On the other end of the spectrum of musical dimension, the Gabe Lefkowitz and Friends series will have its opener at the Knoxville Museum of Art next Wednesday and Thursday at 7:00.  This series has really blossomed in its new, more spacious home at the KMA, and while it is now easier to snare tickets for these, they are going fast.  Pianist Kevin Class and I will join Gabe for the Mendelssohn Piano Trio in D Minor.  Violin giant Fritz Kreisler's Variations on a Theme by Corelli starts the concert, and Beethoven's legendary Kreutzer Sonata closes it.  Although Leo Tolstoy's novella of the same name is morbid and somewhat ribald, (the Russian government censored the novella just days after its publication, and Theodore Roosevelt called Tolstoy a “sexual moral pervert”), Beethoven's 9th violin sonata is nothing but chamber music joy, pure and intimate.  And speaking of pure, intimate joy, here is a vintage recording, an actual video from the 40's, of Jascha Heifetz, cellist Gregor Piatigorsky, and pianist Anton Rubinstein performing the first movement of the Mendelssohn trio.

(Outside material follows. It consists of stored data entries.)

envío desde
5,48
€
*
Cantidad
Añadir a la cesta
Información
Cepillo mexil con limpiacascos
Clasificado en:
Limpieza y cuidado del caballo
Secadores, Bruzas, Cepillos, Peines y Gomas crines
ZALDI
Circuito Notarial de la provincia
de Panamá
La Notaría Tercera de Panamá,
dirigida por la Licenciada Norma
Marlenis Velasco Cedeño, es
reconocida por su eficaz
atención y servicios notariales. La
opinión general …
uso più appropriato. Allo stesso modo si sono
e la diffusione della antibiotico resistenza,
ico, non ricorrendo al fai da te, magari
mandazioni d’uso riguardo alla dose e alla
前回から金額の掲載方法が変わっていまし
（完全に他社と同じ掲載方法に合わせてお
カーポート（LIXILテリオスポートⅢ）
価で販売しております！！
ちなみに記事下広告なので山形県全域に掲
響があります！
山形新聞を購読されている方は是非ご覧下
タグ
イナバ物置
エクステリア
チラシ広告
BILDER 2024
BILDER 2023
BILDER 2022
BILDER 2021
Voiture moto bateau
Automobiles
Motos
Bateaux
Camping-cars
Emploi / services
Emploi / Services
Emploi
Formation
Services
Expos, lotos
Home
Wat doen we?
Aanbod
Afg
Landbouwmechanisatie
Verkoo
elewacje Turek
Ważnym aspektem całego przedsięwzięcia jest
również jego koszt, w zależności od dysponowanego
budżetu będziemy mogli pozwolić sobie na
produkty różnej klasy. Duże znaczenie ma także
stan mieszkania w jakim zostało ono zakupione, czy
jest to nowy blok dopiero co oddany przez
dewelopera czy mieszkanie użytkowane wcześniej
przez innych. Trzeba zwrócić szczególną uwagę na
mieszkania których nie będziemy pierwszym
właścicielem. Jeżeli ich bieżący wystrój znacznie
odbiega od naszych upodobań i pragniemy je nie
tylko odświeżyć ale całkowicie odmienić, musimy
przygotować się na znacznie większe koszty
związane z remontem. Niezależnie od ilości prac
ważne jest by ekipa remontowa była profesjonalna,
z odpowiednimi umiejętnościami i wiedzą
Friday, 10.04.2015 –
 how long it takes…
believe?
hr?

Kreutzer and Kreisler might understandably be confused for one another, so here is a little explanation.  Rodolphe Kreutzer (1766-1831, pronounced “Kroy-tser”) is one of the “Big 3” founders of the French school of violin playing.  His 42 Etudes is considered to be one of the most important violin pedagogy books ever written. (Jack Benny could often be heard playing Etude #1 in some of his comedy routines).  In spite of the dedication of the sonata to Kreutzer, he never performed it, claiming it was unplayable and incomprehensible.  Fritz Kreisler (1875-1962, pronounced like “Chrysler”) was also a giant of the violin world, although his compositional legacy is a multitude of short, tasteful encore pieces for violin.  Liebeslied (Love's Sorrow) and Liebesfreud (Love's Joy) are a matched pair of such pieces often performed together.  So remember, Kreisler may have been alive during your lifetime, but Kreutzer definitely was not.